- [EXERCISE GOAL] All lines with the word "Display" must be pulled from the entries below.

[Document understanding data]
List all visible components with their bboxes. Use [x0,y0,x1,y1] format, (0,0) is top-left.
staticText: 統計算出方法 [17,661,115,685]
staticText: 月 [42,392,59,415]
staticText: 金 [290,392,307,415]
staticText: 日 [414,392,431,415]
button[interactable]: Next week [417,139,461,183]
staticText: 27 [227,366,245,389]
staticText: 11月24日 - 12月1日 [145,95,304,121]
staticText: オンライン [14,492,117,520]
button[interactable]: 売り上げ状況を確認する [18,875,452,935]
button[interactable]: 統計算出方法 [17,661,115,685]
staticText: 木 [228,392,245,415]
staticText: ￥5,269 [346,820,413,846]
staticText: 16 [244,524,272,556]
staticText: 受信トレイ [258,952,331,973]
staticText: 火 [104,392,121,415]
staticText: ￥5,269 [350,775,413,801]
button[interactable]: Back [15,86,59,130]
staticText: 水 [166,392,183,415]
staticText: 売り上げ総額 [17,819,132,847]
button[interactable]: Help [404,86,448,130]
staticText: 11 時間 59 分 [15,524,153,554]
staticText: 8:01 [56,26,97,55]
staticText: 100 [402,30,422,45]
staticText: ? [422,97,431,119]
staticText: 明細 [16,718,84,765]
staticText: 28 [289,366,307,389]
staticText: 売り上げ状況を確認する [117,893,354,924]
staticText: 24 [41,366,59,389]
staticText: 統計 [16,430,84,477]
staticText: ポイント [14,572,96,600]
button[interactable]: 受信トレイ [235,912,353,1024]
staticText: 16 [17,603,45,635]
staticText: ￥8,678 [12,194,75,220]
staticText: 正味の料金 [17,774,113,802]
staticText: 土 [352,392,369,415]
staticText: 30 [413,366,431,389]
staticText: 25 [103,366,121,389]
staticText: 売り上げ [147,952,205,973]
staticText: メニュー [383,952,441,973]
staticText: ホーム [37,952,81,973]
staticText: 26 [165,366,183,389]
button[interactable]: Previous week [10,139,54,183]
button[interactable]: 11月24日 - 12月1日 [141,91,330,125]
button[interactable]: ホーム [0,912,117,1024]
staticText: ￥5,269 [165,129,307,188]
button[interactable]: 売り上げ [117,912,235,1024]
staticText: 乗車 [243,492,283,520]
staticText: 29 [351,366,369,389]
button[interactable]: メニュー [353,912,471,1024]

...

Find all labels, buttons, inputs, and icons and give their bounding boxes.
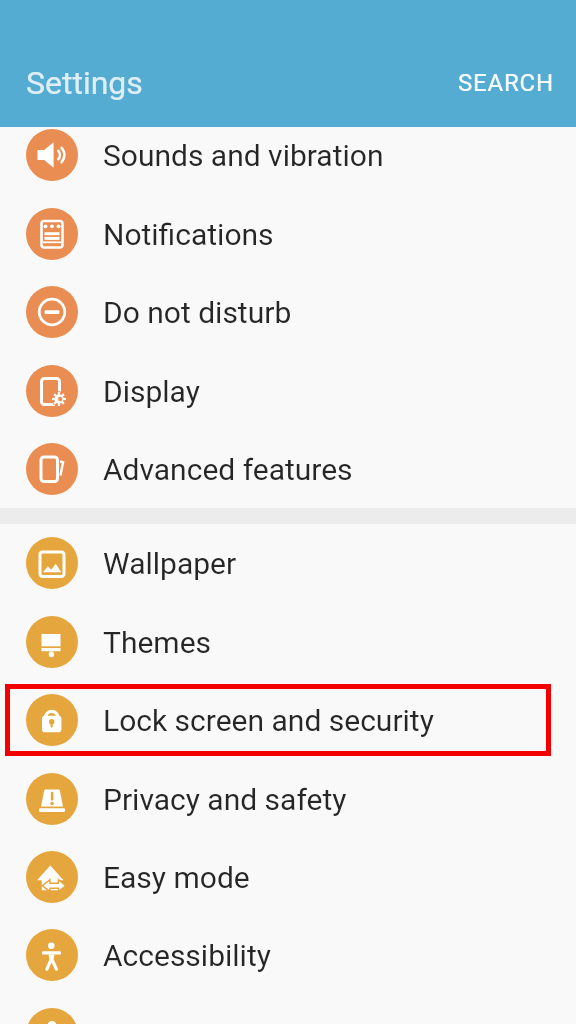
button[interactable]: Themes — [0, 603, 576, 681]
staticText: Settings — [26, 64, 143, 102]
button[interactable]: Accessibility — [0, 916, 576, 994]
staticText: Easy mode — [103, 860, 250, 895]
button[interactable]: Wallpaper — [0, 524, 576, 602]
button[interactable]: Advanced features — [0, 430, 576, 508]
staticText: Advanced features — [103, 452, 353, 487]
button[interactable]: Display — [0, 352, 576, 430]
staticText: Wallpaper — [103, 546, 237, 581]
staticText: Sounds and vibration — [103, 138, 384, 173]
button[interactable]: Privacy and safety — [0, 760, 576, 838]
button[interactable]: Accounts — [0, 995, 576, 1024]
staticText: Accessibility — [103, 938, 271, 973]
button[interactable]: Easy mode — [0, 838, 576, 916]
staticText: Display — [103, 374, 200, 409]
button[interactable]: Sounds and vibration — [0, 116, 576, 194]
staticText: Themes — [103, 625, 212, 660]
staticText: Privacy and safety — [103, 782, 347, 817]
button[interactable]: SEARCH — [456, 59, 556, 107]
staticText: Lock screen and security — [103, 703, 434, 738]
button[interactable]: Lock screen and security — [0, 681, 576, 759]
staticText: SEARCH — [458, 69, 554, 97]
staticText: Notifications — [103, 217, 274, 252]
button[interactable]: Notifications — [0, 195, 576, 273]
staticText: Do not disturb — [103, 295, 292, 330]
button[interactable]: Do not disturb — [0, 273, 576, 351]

- [EXERCISE SOLUTION]
button[interactable]: Display — [0, 352, 576, 430]
staticText: Display — [103, 374, 200, 409]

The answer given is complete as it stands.